On August 1, a hacker using a zero transfer phishing attack stole $20 million worth of Tether before being blacklisted by the stablecoin’s issuer, Tether.
A zero transfer fraudster allegedly stole 20 million USDT from the victim address 0x4071…9Cbc, as reported by the on-chain analytics firm PeckShield.
The victim intended to send funds to the address 0xa7B4BAC8f0f9692e56750aEFB5f6cB5516E90570; however, the funds were sent to a fraudulent address: 0xa7Bf48749D2E4aA29e3209879956b9bAa9E90570.
The wallet address of the victim initially received $10 million from a Binance account. The victim then forwarded it to another address before the hacker intervened. The con artist then sent a fraudulent transfer of zero USDT tokens from the victim’s account to the phishing address.
A few hours later, the victim wired 20 million USDT to the con artist, believing they were transmitting the funds to the victim’s desired address.

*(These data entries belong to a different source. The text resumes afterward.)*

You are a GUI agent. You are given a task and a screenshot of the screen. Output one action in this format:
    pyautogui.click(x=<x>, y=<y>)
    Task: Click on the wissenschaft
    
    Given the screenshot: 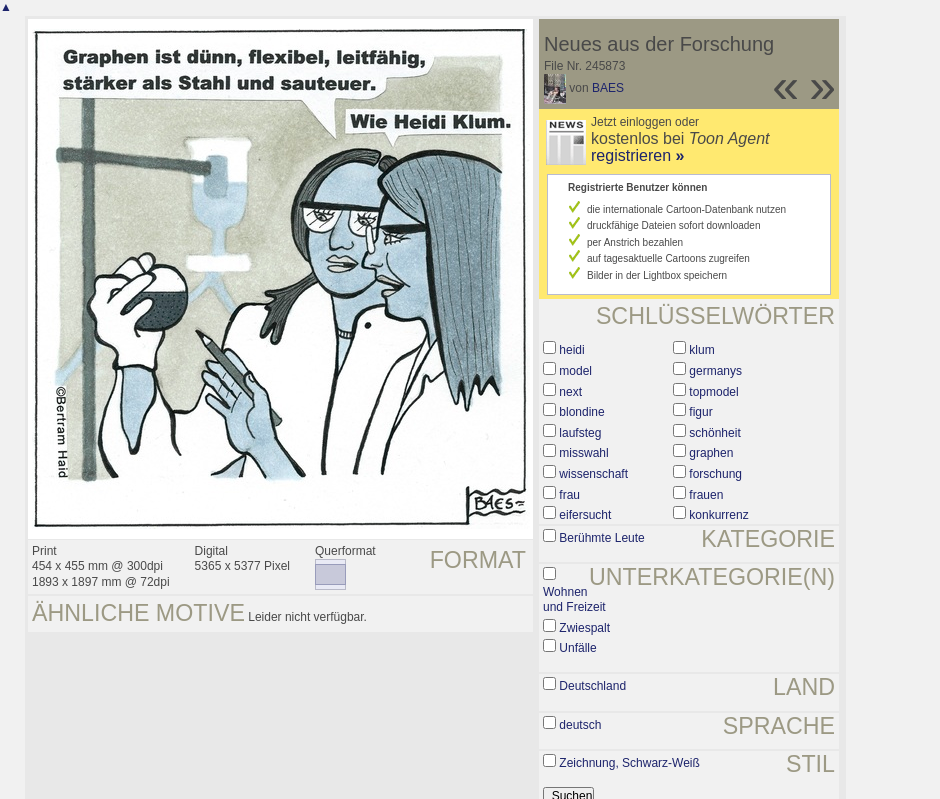 What is the action you would take?
    pyautogui.click(x=593, y=474)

Tether, the issuer of USDT, promptly froze the wallet, which raised eyebrows due to the promptness of the action.
Users typically examine the first or last five digits of a wallet address rather than the entire address, leading to the transfer of assets to a fraudulent address.
The victim is duped into transferring a zero-token transaction from their wallet to an address that resembles an address to which they have previously sent tokens.
For example, if the victim sent 100 coins to an address for an exchange deposit, the attacker could transmit 0 coins from the victim’s wallet to a similar-looking address under their control.
The victim may transfer their cryptocurrency to the phishing address after viewing this transaction in their transaction history and assuming that the displayed address is correct.
Multiple instances of zero-transfer phishing schemes have surfaced in the crypto ecosystem over the past year, demonstrating their prevalence. Since December 2022, when one of the first zero transfer scams occurred, over $40 million has been lost to such attacks.